What’s more, his trademark artlessness on screen is said to be the result of “one of Hollywood’s most meticulously planned and executed careers”. But it wasn’t always so. When he was 16, his first girlfriend walked out on him. That turned out to be a defining moment, he recalls, “In my mind, she cheated because I wasn’t good enough. I remember making the decision that I will never not be good enough again.”

His very first album as a rapper went on to win the first Grammy for a hip-hop act. At 21, when a friend suggested that they should probably have a goal now that they were going to LA, Smith replied without batting an eyelid: “I want to be the biggest movie star in the world.” He also backed his resolve with the notion that education was “the elixir for all problems”.

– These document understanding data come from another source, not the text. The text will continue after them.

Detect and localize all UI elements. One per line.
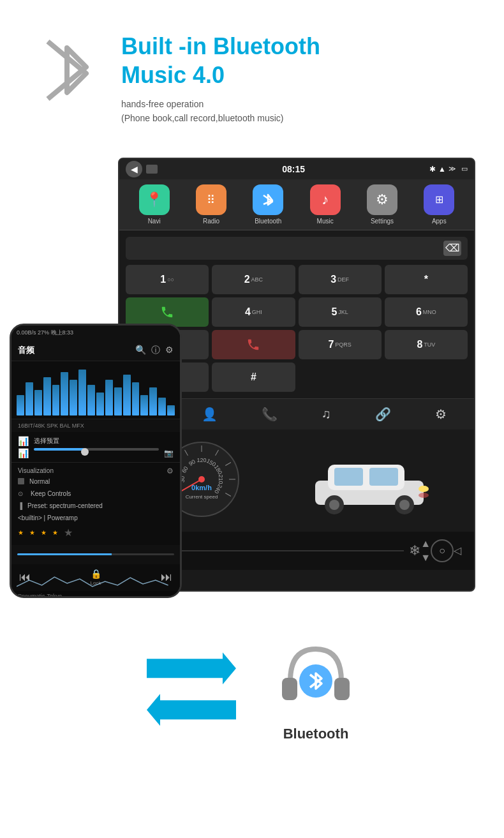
viz-normal-text: Normal xyxy=(29,478,50,485)
bluetooth-status-icon: ✱ xyxy=(429,165,436,174)
equalizer-row: 📊 选择预置 xyxy=(18,436,174,446)
key-5[interactable]: 5JKL xyxy=(299,297,382,327)
key-call-green[interactable] xyxy=(126,297,209,327)
app-icons-row: 📍 Navi ⠿ Radio Bluetooth ♪ Music ⚙ Setti… xyxy=(119,179,474,230)
description: hands-free operation (Phone book,call re… xyxy=(121,97,472,126)
eq-bar-2 xyxy=(26,382,33,415)
viz-settings-icon[interactable]: ⚙ xyxy=(167,467,174,475)
eq-bar-11 xyxy=(105,380,113,415)
svg-point-27 xyxy=(329,500,339,510)
eq-bar-17 xyxy=(158,398,166,415)
key-2[interactable]: 2ABC xyxy=(212,265,295,294)
key-7[interactable]: 7PQRS xyxy=(299,330,382,359)
svg-rect-33 xyxy=(334,678,350,700)
svg-point-30 xyxy=(419,486,429,492)
app-bluetooth[interactable]: Bluetooth xyxy=(253,184,283,225)
screenshots-area: ◀ 08:15 ✱ ▲ ≫ ▭ 📍 Navi ⠿ Radio xyxy=(0,145,504,611)
play-progress-bar[interactable] xyxy=(17,553,174,555)
key-3[interactable]: 3DEF xyxy=(299,265,382,294)
status-left: ◀ xyxy=(126,161,158,177)
volume-row: 📊 📷 xyxy=(18,448,174,458)
radio-label: Radio xyxy=(203,218,219,225)
stars-row: ★ ★ ★ ★ ★ xyxy=(18,524,174,541)
key-star[interactable]: * xyxy=(385,265,468,294)
search-icon[interactable]: 🔍 xyxy=(135,345,146,356)
phone-status-text: 0.00B/s 27% 晚上8:33 xyxy=(17,329,73,337)
fan-right-icon[interactable]: ❄ xyxy=(409,542,420,559)
app-music[interactable]: ♪ Music xyxy=(310,184,341,225)
nav-settings-gear[interactable]: ⚙ xyxy=(430,404,452,424)
ac-slider-left[interactable] xyxy=(149,550,404,551)
nav-contacts[interactable]: 👤 xyxy=(196,404,223,424)
phone-controls: 📊 选择预置 📊 📷 xyxy=(11,432,180,462)
car-image xyxy=(306,442,433,519)
preset-text-val: Preset: spectrum-centered xyxy=(27,502,103,509)
bluetooth-label: Bluetooth xyxy=(255,218,281,225)
svg-rect-25 xyxy=(369,468,398,486)
nav-link[interactable]: 🔗 xyxy=(370,404,396,424)
key-hash[interactable]: # xyxy=(212,363,295,392)
eq-bar-16 xyxy=(149,387,157,415)
app-apps[interactable]: ⊞ Apps xyxy=(424,184,454,225)
key-8[interactable]: 8TUV xyxy=(385,330,468,359)
arrow-right xyxy=(147,652,236,684)
app-radio[interactable]: ⠿ Radio xyxy=(196,184,226,225)
eq-bar-13 xyxy=(123,375,131,415)
eq-icon: 📊 xyxy=(18,436,29,446)
eq-bar-15 xyxy=(140,395,148,415)
svg-rect-24 xyxy=(334,468,363,486)
visualization-section: Visualization ⚙ Normal ⊙ Keep Controls ▐… xyxy=(11,462,180,545)
main-title: Built -in Bluetooth Music 4.0 xyxy=(121,32,472,89)
app-settings[interactable]: ⚙ Settings xyxy=(367,184,397,225)
key-1[interactable]: 1○○ xyxy=(126,265,209,294)
settings-icon-phone[interactable]: ⚙ xyxy=(165,345,174,356)
svg-point-19 xyxy=(198,476,205,483)
viz-normal-dot xyxy=(18,478,24,484)
phone-header-icons: 🔍 ⓘ ⚙ xyxy=(135,345,174,356)
eq-bar-8 xyxy=(78,370,86,415)
nav-phone[interactable]: 📞 xyxy=(256,404,283,424)
ac-circle-btn[interactable]: ○ xyxy=(431,539,454,562)
volume-slider[interactable] xyxy=(34,448,159,451)
nav-music-note[interactable]: ♫ xyxy=(316,404,336,424)
builtin-row: <builtin> | Poweramp xyxy=(18,512,174,524)
battery-icon: ▭ xyxy=(461,165,468,173)
status-icon-box xyxy=(146,165,158,174)
ac-down-btn[interactable]: ▼ xyxy=(420,552,431,564)
radio-icon: ⠿ xyxy=(196,184,226,215)
phone-title: 音频 xyxy=(18,345,34,356)
svg-point-31 xyxy=(419,493,429,498)
arrows-col xyxy=(147,652,236,726)
status-bar: ◀ 08:15 ✱ ▲ ≫ ▭ xyxy=(119,159,474,179)
eq-bar-7 xyxy=(70,380,77,415)
eq-bar-9 xyxy=(87,385,95,415)
volume-slider-container[interactable] xyxy=(34,448,159,458)
svg-point-29 xyxy=(399,500,410,510)
svg-text:Current speed: Current speed xyxy=(186,494,218,500)
music-icon: ♪ xyxy=(310,184,341,215)
volume-knob[interactable] xyxy=(81,448,89,456)
key-4[interactable]: 4GHI xyxy=(212,297,295,327)
viz-keep-text: Keep Controls xyxy=(31,490,71,497)
phone-title-bar: 音频 🔍 ⓘ ⚙ xyxy=(11,341,180,361)
app-navi[interactable]: 📍 Navi xyxy=(139,184,170,225)
key-6[interactable]: 6MNO xyxy=(385,297,468,327)
settings-label: Settings xyxy=(371,218,394,225)
info-icon[interactable]: ⓘ xyxy=(151,345,160,356)
bt-headphone-section: Bluetooth xyxy=(274,636,357,742)
eq-visualization xyxy=(11,361,180,419)
svg-text:0km/h: 0km/h xyxy=(191,484,212,491)
preset-bar-icon: ▐ xyxy=(18,502,22,509)
status-time: 08:15 xyxy=(282,164,305,174)
apps-label: Apps xyxy=(432,218,447,225)
ac-up-down: ▲ ▼ xyxy=(420,538,431,564)
star-2: ★ xyxy=(29,529,36,536)
backspace-button[interactable]: ⌫ xyxy=(443,241,461,256)
back-button[interactable]: ◀ xyxy=(126,161,142,177)
ac-back-btn[interactable]: ◁ xyxy=(454,544,461,557)
bluetooth-label-bottom: Bluetooth xyxy=(283,726,349,742)
key-call-red[interactable] xyxy=(212,330,295,359)
phone-info: 16BIT/48K SPK BAL MFX xyxy=(11,419,180,432)
signal-icon: ▲ xyxy=(438,165,446,174)
ac-up-btn[interactable]: ▲ xyxy=(420,538,431,550)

For all that initial success, “in the first five years in Los Angeles, Smith couldn’t get a meeting with a director or studio,” reports Time. They just didn’t seem to care. Here he was, a rapper who had gotten a most lucky break on the charts and a luckier run in a successful TV sitcom; if that was all he was supposed to be good at, wasn’t it time he resigned himself to a graceful exit euphemistically termed ‘Plan B’? “I don’t want to get too metaphysical,” Smith replies, “but by even contemplating a Plan B, you almost create the necessity for a Plan B.” Which is another way of stating his original resolve: take no survivors; don’t ever admit second-best options or the so-called parachute clause. Paradoxically, only when you deliberately cut off your exit thus do you stop waffling between flip and flop.

That’s when you hit upon that wonderful clarity of mind former US secretary of state Henry Kissinger extolled, which he said was born out of an absence of alternatives (or excuses). The Bhagvad Gita calls it atma-vinigraha the mental resolve necessary for attaining even satvic goals. But resolution backed by persistent present action is absolutely not to be confused with living in the future or hankering after the results. As a student of ‘universal patterns’, Smith knows this better than most.